In the face of overwhelming evidence contradicting the creationist view of reality, it’s difficult to avoid the conclusion that such beliefs are rooted in a deep-seated psychological need—one that drives wilful ignorance and a denial of the observable world.
Consider, for example, the mountain of data showing that Earth is not a few thousand years old, nor was life magically created in its present form within days. Instead, the planet is over four billion years old, and the diversity of life we see today is the product of a long, gradual evolutionary process, shaped by environmental change and punctuated by countless extinctions.
One small yet compelling piece of that vast evolutionary puzzle comes in the form of an exquisitely preserved, 444-million-year-old fossil, discovered some 25 years ago in a South African quarry. Only recently has it been identified as a stem-group arthropod by Professor Sarah Gabbott of the University of Leicester.
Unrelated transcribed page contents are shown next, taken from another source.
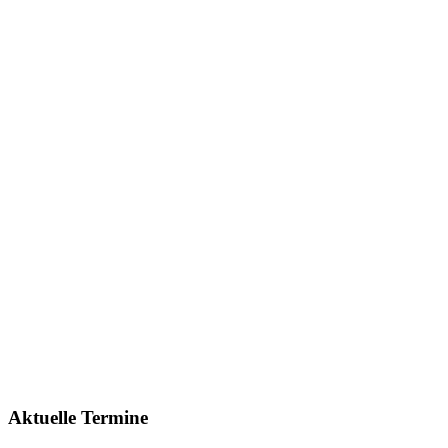
Aktuelle Termine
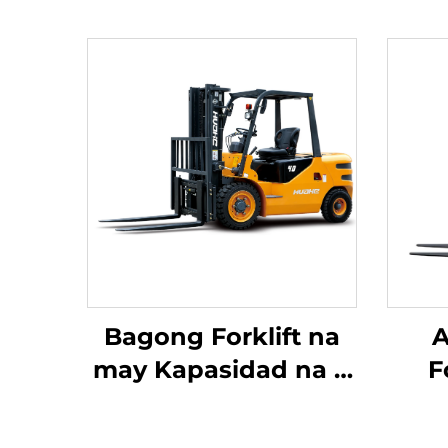
Bagong Forklift na
A
may Kapasidad na 4
F
tonelada na
Ta
kumukuha ng
Bal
She outlines her findings in an article for The Conversation and a detailed research paper published in *Papers in Palaeontology.
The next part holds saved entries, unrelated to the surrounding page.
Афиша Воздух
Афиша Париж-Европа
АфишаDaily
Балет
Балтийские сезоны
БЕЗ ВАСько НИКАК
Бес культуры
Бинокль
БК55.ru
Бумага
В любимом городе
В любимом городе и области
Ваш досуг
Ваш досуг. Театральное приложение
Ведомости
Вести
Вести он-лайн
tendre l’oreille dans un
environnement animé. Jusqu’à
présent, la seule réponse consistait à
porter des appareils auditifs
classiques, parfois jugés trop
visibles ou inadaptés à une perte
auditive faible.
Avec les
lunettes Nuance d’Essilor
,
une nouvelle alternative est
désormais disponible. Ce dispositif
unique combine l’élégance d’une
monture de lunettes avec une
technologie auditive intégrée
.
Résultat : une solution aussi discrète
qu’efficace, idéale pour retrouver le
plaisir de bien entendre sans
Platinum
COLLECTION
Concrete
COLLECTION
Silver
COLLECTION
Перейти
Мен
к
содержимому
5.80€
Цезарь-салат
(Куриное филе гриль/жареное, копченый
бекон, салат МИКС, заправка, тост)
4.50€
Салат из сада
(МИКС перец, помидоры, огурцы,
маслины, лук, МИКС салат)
Professor Gabbott's article in The Conversation is reprinted here under a Creative Commons license, reformatted for stylistic consistency:
Marine fossil found in South Africa is one of a kind, thanks to unusual preservation
Sarah Gabbott, University of Leicester
A fossilised creature found in a South African roadside quarry 25 years ago has finally got an official name. The small, segmented, crustacean-like creature, dated to 444 million years ago, can now be introduced as Keurbos susanae. It belongs to the arthropod group of animals, which accounts for about 84% of all known species that exist today, including insects, spiders and crabs.
Palaeontologist Sarah Gabbott explains what’s so unusual about her discovery, which she named as part of the process of describing it scientifically.
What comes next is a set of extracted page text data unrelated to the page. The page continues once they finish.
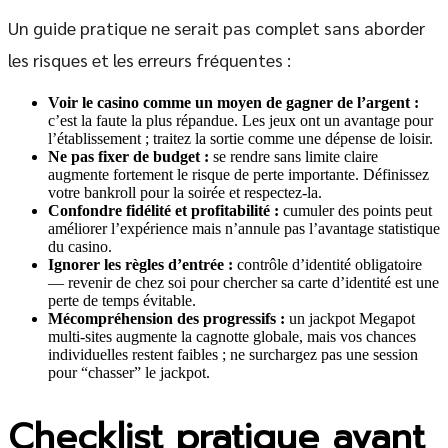
Un guide pratique ne serait pas complet sans aborder
les risques et les erreurs fréquentes :
Voir le casino comme un moyen de gagner de l’argent :
c’est la faute la plus répandue. Les jeux ont un avantage pour
l’établissement ; traitez la sortie comme une dépense de loisir.
Ne pas fixer de budget :
se rendre sans limite claire
augmente fortement le risque de perte importante. Définissez
votre bankroll pour la soirée et respectez-la.
Confondre fidélité et profitabilité :
cumuler des points peut
améliorer l’expérience mais n’annule pas l’avantage statistique
du casino.
Ignorer les règles d’entrée :
contrôle d’identité obligatoire
— revenir de chez soi pour chercher sa carte d’identité est une
perte de temps évitable.
Mécompréhension des progressifs :
un jackpot Megapot
multi-sites augmente la cagnotte globale, mais vos chances
individuelles restent faibles ; ne surchargez pas une session
pour “chasser” le jackpot.
Checklist pratique avant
What can you tell us about this creature and the environment it lived in?
The fossil is about 50cm long and has 46 almost identical segments. Projecting from each is a delicate, gill-like structure. It would probably have looked like a bit like a horseshoe crab and the gills would have been for absorbing oxygen from the water it lived in. Its insides are exquisitely well-preserved, which is very unusual for fossils – normally only the hard, more decay-resistant external features would be preserved. You can see bundles of muscle fibres that would have powered the limbs, tendons and an internal scaffold structure that gave the animal rigidity.
We think it would have spent most of its life living on, or more likely just above, the seafloor, probably walking and swimming in an undulatory (waving) motion.
It lived in the immediate aftermath of the end Ordovician extinction event more than 440 million years ago, caused by glaciations (the spread of icy conditions) across vast swaths of the planet. This extinction wiped out about 85% of Earth’s species. The marine basin that Keurbos susanae inhabited was probably very cold and at times covered with sea ice.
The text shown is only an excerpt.